Wisconsin small-engine makers, including Briggs & Stratton, which owns the Port Washington-born Simplicity garden tractor brand and operates a testing facility here, were turned down by the U.S. Supreme Court in their petition to block the sale of gasoline with a 15% ethanol content.

    But now it appears that they and everyone else who would be damaged in some way by increasing the amount of ethanol in gasoline (that’s just about all of us) may get relief from the awakening of the Environmental Protection Agency to the fact that the ethanol mandate is unsustainable.

    The mandate is expressed in the numbers of gallons of ethanol refiners are required to put into the U.S. gasoline supply. For 2013, it’s 13.8 billion gallons, which yields about a 10% ethanol content. The mandated content is slated to increase to more than 15 billion gallons by 2015, which would  result in gasoline consisting of 15% ethanol or more.

    Now the EPA is signaling it may back off on the mandate.

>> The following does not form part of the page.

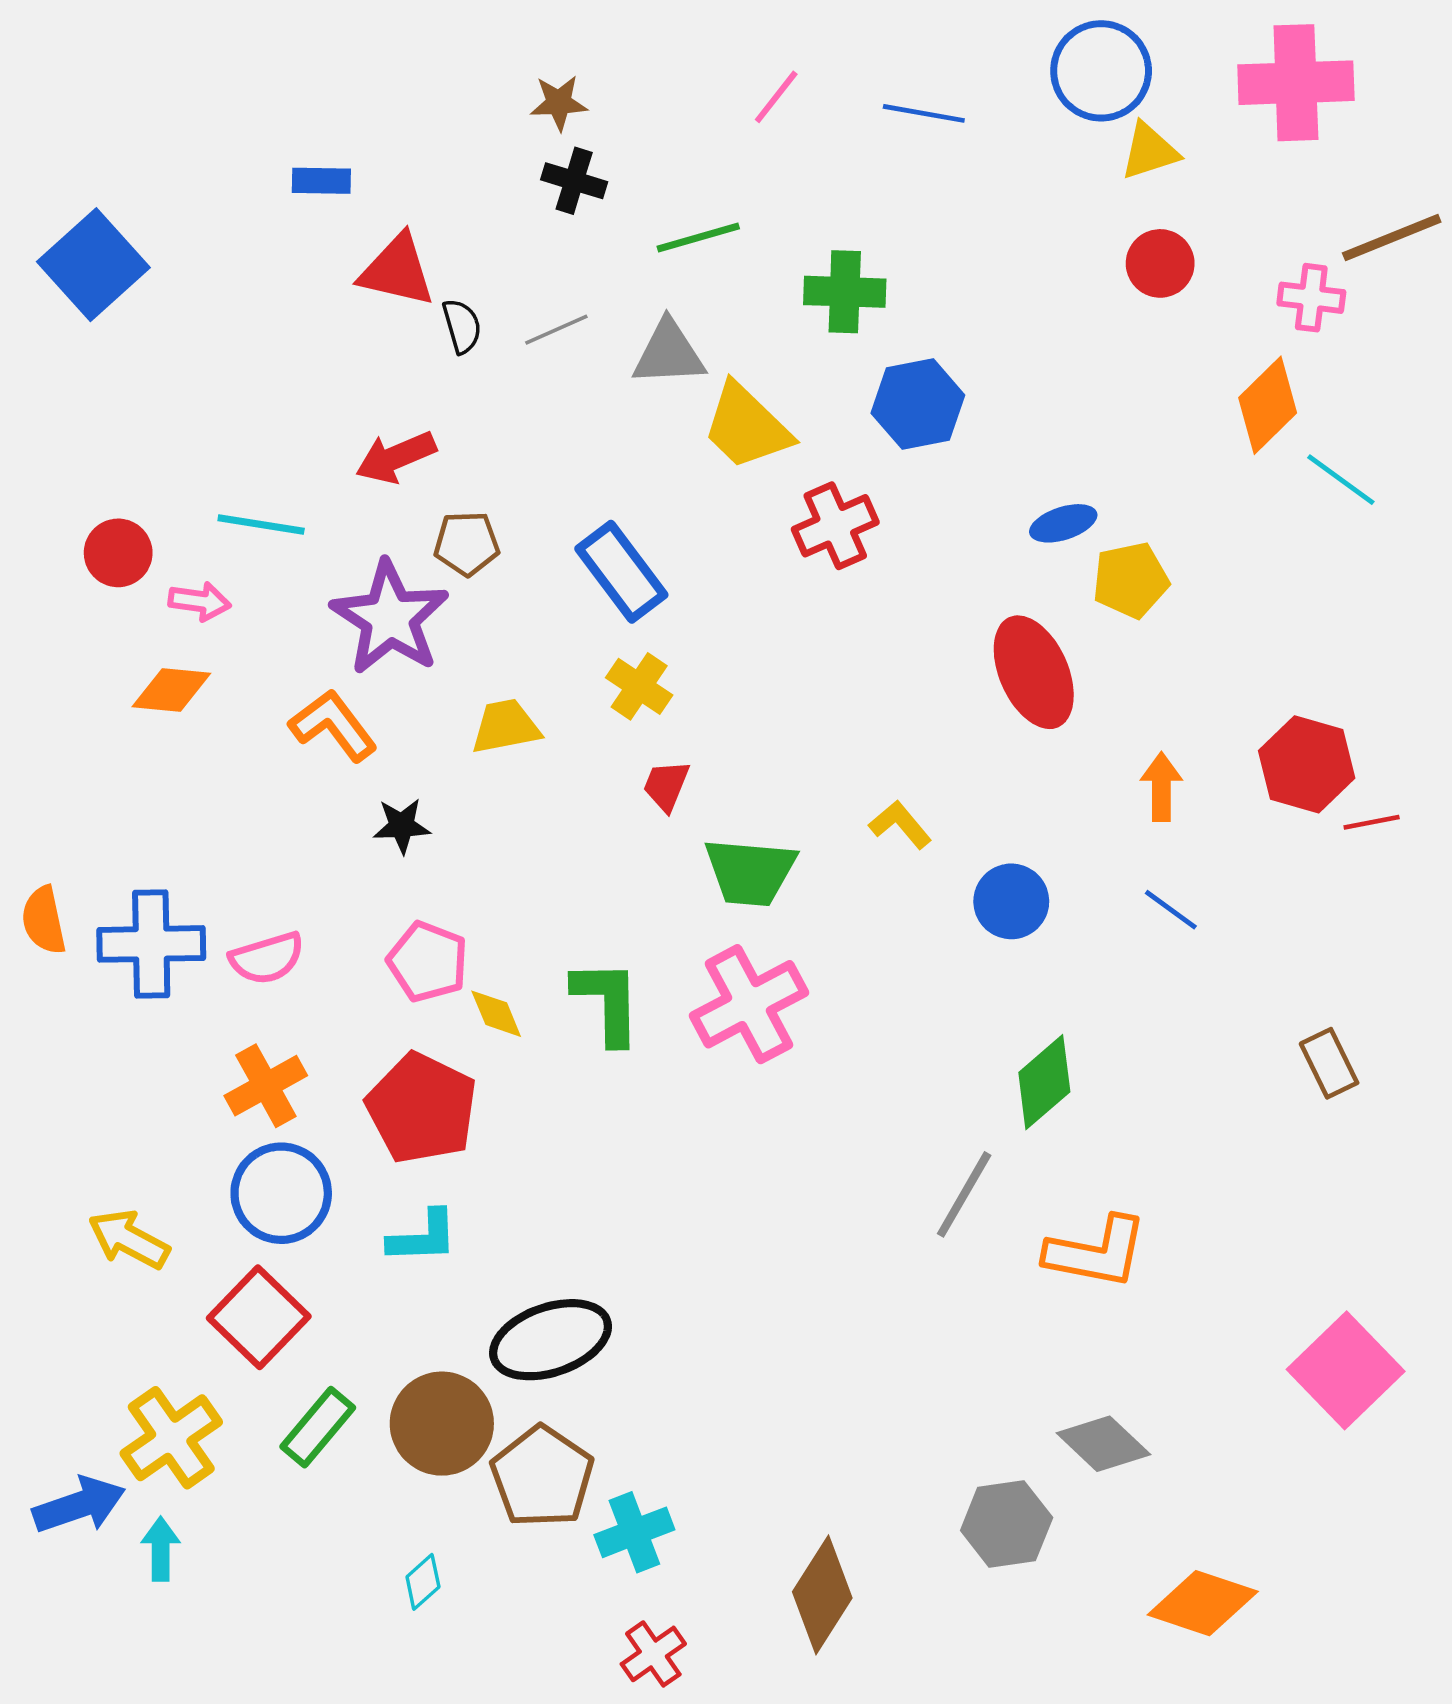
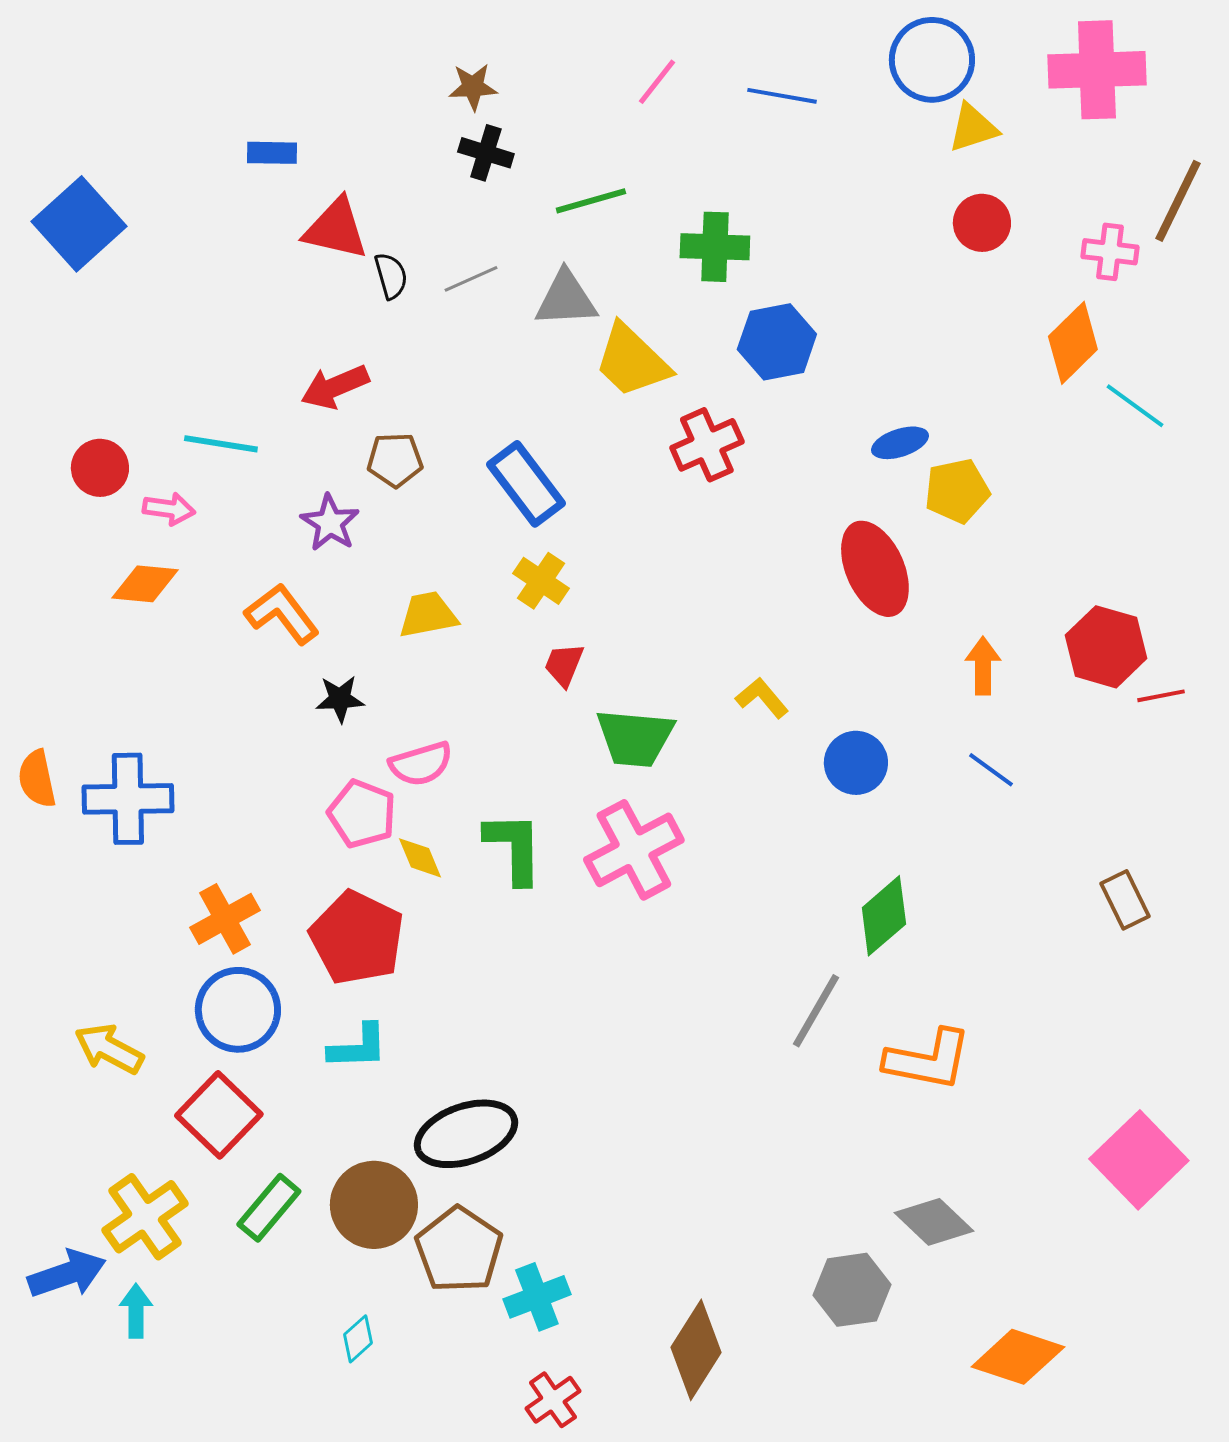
brown line: (1392, 237) -> (1178, 201), turned -42
purple star: (390, 618) -> (330, 523), size x0.6
pink semicircle: (267, 958) -> (421, 764), moved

That’s good news, but let’s hope this modest progress doesn’t deter the bipartisan movement that is picking up steam in Congress from doing what needs to be done and repealing the ethanol mandate altogether.

    When the mandate was put in place in 2007 it was well intentioned. Six years later it stands as a classic example of the damage that can be wrought by unintended consequences.

    Those include:

    Driving up the cost of food. Most American ethanol is made from corn. As much as 40% of the corn crop is needed to meet the ethanol mandate, straining the corn supply, thus raising the price of the grain used in numerous food products.

    Limiting world hunger relief efforts by diverting corn needed for food to fuel.

    Increasing the price of gasoline by forcing refiners to buy more ethanol than they can safely blend into gasoline.

    Converting woodland, grassland and land used for crops less damaging to the soil to corn  production.

    Exacerbating, rather than relieving, engine emission pollution problems because of the fossil fuel demands of corn ethanol production.

    And if the EPA does not back off on scheduled ethanol content increases, the list can be lengthened to include damage to small air-cooled engines and even to older car and truck engines.

    The good intention of the ethanol mandate was to reduce dependence of foreign oil. That has happened. Petroleum consumption, from both foreign and domestic sources, has declined markedly. But the ethanol mandate deserves no credit for this.

    The recession caused the initial decline, but now that trend is being sustained by remarkable gains in the fuel efficiency of automobiles attributable to government regulation. These are mandates that, unlike ethanol, actually work. The impact of the mandate that new cars double 2010 fuel economy stands by 2025 is already being seen in more miles per gallon for many vehicles.

    The irony here is that achieving ethanol’s original goal is what is exposing the ethanol mandate as a mistake. Gas consumption today is about 20% less than what 2007 projections predicted. Because of reduced demand, there is not enough gasoline being refined to use all the ethanol being produced.

    Seeing the handwriting on the wall, the EPA will probably reduce the ethanol mandate. But that will just make the problem slightly more tolerable. Congress needs to make the problem go away.

    Even if it worked to reduce dependence on foreign oil, it would be fundamentally wrong to turn food into fuel, but it doesn’t work. So it’s doubly wrong.